To do: Nothing but the line with "Survivant d’un abus : Père" and the lines after it, through the end of the records below, is to be repeated, exactly as it is.

Data records:
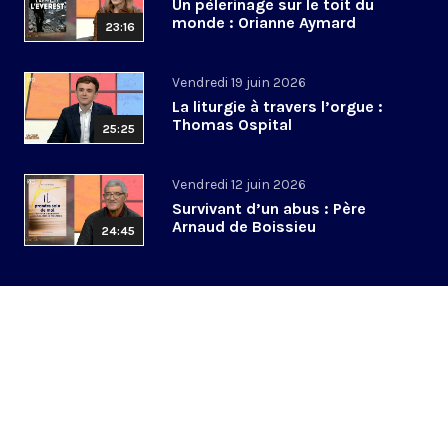
Un pèlerinage sur le toit du
monde : Orianne Aymard
23:16
Vendredi 19 juin 2026
La liturgie à travers l’orgue :
Thomas Ospital
25:25
Vendredi 12 juin 2026
Survivant d’un abus : Père
Arnaud de Boissieu
24:45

The answer:
Survivant d’un abus : Père
Arnaud de Boissieu
24:45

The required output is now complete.